Alright
I just wanted to clarify what I did (and did not) to get to 4.9 since there seemed to be some confusion how I (and someone else) got there.
I'll get back here in a few hours with some results of the tests on one or both of my RPIs.
Alright
I just wanted to clarify what I did (and did not) to get to 4.9 since there seemed to be some confusion how I (and someone else) got there.
I'll get back here in a few hours with some results of the tests on one or both of my RPIs.
rpi-update bcc6146e102d85b1aa214855ad7aae278d3bd269
gets me:
Linux pi2 4.9.0-v7+ #939 SMP Thu Dec 15 18:07:48 GMT 2016 armv7l ARMv7 Processor rev 5 (v7l) BCM2835 GNU/Linux
And the artifacts are back.
rpi-update 7a47836821b92efa569500b3382b1812082e42d3
gets me:
Linux pi2 4.8.13-v7+ #937 SMP Fri Dec 9 17:45:13 GMT 2016 armv7l ARMv7 Processor rev 5 (v7l) BCM2835 GNU/Linux
No artifacts. Sticking with this build for now.
Let me know if/when there's a test build / git hash to localize things further.
I can confirm everything works at it should with the RPi with kernel 4.4 (original Raspbian)

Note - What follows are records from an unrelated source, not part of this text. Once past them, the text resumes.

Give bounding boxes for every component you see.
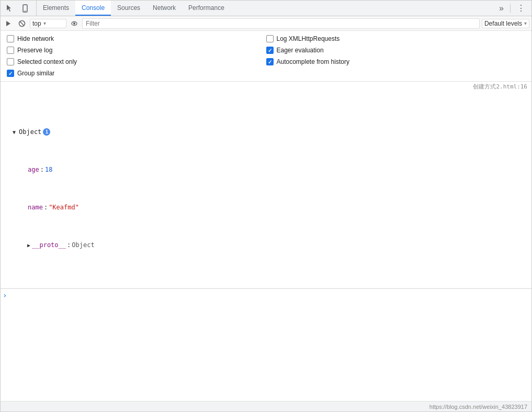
- tab-elements[interactable]: Elements: [37, 1, 75, 16]
- autocomplete-setting[interactable]: Autocomplete from history: [266, 58, 526, 65]
- devtools-panel: Elements Console Sources Network Perform…: [0, 0, 532, 412]
- svg-line-3: [20, 21, 24, 26]
- log-xml-label: Log XMLHttpRequests: [277, 35, 340, 42]
- selected-context-label: Selected context only: [17, 58, 77, 65]
- proto-colon: :: [67, 241, 71, 249]
- entry-location[interactable]: 创建方式2.html:16: [471, 82, 531, 288]
- object-label: Object: [19, 128, 41, 136]
- status-bar: https://blog.csdn.net/weixin_43823917: [1, 401, 531, 411]
- status-url: https://blog.csdn.net/weixin_43823917: [429, 404, 527, 410]
- settings-left-col: Hide network Preserve log Selected conte…: [7, 35, 266, 77]
- cursor-icon[interactable]: [3, 3, 16, 14]
- hide-network-setting[interactable]: Hide network: [7, 35, 266, 42]
- tab-console[interactable]: Console: [75, 1, 111, 16]
- mobile-icon[interactable]: [18, 3, 32, 14]
- prompt-icon: ›: [3, 291, 7, 299]
- tabs-container: Elements Console Sources Network Perform…: [37, 1, 495, 16]
- name-colon: :: [44, 204, 48, 211]
- console-toolbar: top ▾ Default levels ▾: [1, 16, 531, 31]
- console-output: Object 1 age : 18 name : "Keafmd": [1, 82, 531, 401]
- object-badge: 1: [43, 128, 50, 136]
- tab-network[interactable]: Network: [146, 1, 182, 16]
- hide-network-checkbox[interactable]: [7, 35, 14, 42]
- settings-right-col: Log XMLHttpRequests Eager evaluation Aut…: [266, 35, 526, 77]
- filter-input[interactable]: [82, 18, 480, 29]
- name-property-line[interactable]: name : "Keafmd": [11, 203, 469, 211]
- toolbar-icons: [3, 1, 37, 16]
- autocomplete-checkbox[interactable]: [266, 58, 274, 65]
- eager-eval-checkbox[interactable]: [266, 47, 274, 54]
- proto-key: __proto__: [32, 241, 66, 249]
- log-xml-setting[interactable]: Log XMLHttpRequests: [266, 35, 526, 42]
- age-value: 18: [45, 166, 52, 173]
- preserve-log-label: Preserve log: [17, 47, 52, 54]
- age-colon: :: [40, 166, 44, 173]
- group-similar-setting[interactable]: Group similar: [7, 70, 266, 77]
- name-value: "Keafmd": [49, 204, 79, 211]
- default-levels-dropdown[interactable]: Default levels ▾: [482, 19, 529, 28]
- hide-network-label: Hide network: [17, 35, 54, 42]
- entry-gutter: [1, 82, 9, 288]
- console-entry-object: Object 1 age : 18 name : "Keafmd": [1, 82, 531, 288]
- eager-eval-label: Eager evaluation: [277, 47, 324, 54]
- log-xml-checkbox[interactable]: [266, 35, 274, 42]
- clear-console-button[interactable]: [16, 18, 28, 29]
- age-key: age: [28, 166, 39, 173]
- object-tree: Object 1 age : 18 name : "Keafmd": [11, 97, 469, 272]
- object-header-line[interactable]: Object 1: [11, 128, 469, 136]
- name-key: name: [28, 204, 43, 211]
- entry-content: Object 1 age : 18 name : "Keafmd": [9, 82, 471, 288]
- proto-expand-arrow[interactable]: [26, 242, 32, 248]
- object-expand-arrow[interactable]: [11, 129, 17, 135]
- svg-rect-1: [25, 10, 26, 11]
- tab-sources[interactable]: Sources: [111, 1, 146, 16]
- selected-context-checkbox[interactable]: [7, 58, 14, 65]
- console-prompt-line[interactable]: ›: [1, 288, 531, 302]
- console-settings-panel: Hide network Preserve log Selected conte…: [1, 31, 531, 82]
- preserve-log-setting[interactable]: Preserve log: [7, 47, 266, 54]
- svg-point-5: [73, 23, 75, 25]
- tab-performance[interactable]: Performance: [182, 1, 231, 16]
- group-similar-label: Group similar: [17, 70, 54, 77]
- tab-bar: Elements Console Sources Network Perform…: [1, 1, 531, 16]
- eager-eval-setting[interactable]: Eager evaluation: [266, 47, 526, 54]
- preserve-log-checkbox[interactable]: [7, 47, 14, 54]
- context-selector[interactable]: top ▾: [30, 19, 66, 28]
- devtools-settings-button[interactable]: ⋮: [513, 3, 529, 13]
- proto-property-line[interactable]: __proto__ : Object: [11, 241, 469, 249]
- autocomplete-label: Autocomplete from history: [277, 58, 349, 65]
- proto-type: Object: [72, 241, 94, 249]
- selected-context-setting[interactable]: Selected context only: [7, 58, 266, 65]
- group-similar-checkbox[interactable]: [7, 70, 14, 77]
- more-tabs-button[interactable]: »: [495, 4, 508, 13]
- age-property-line[interactable]: age : 18: [11, 165, 469, 174]
- execute-button[interactable]: [3, 18, 14, 29]
- eye-button[interactable]: [69, 18, 80, 29]
- divider: [510, 4, 511, 13]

Next test: I have connected the DVBSky to the other RPi (with kernel reverted to 4.8) and have scheduled some recordings on it.
Results will be in tomorrow around noon. It's past midnight here, and I have to call it a day (night) for now.
UPDATE 1: The reverted 4.8-kernel also works as expected: 2 recordings, 0 errors.
UPDATE 2:
pi@thuban:~ $ uname -a
Linux thuban 4.8.13-v7+ #937 SMP Fri Dec 9 17:45:13 GMT 2016 armv7l GNU/Linux
pi@thuban:~ $ sudo rpi-update bcc6146e102d85b1aa214855ad7aae278d3bd269
pi@thuban:~ $ sudo reboot
pi@thuban:~ $ uname -a
Linux thuban 4.9.0-v7+ #939 SMP Thu Dec 15 18:07:48 GMT 2016 armv7l GNU/Linux
And now the errors are back.
I think my situation is clear: There's nothing wrong with my hardware or config, just something weird in the 4.9 kernel.
This is also another confirmation that the problem is not in Kodi or LibreElec.
Given that I also see corruption in the largest of mythtv's mysql database files (updated while recordings are in progress and hosted by me on a USB sitck) when using 4.9 based kernels (although much less frequently than the artifacts in recorded HD video), my money's on changes to the USB subsystem / interrupt priority rather than any tweaks to V4L code:
-rw-rw---- 1 mysql mysql 331575000 Jun 3 22:08 /var/lib/mysql/mythconverg/recordedseek.MYD
-rw-rw---- 1 mysql mysql 308227072 Jun 3 22:08 /var/lib/mysql/mythconverg/recordedseek.MYI
I was getting rather too familiar with myisamchk -o as a command, needing to run it at least 3-4 times a month.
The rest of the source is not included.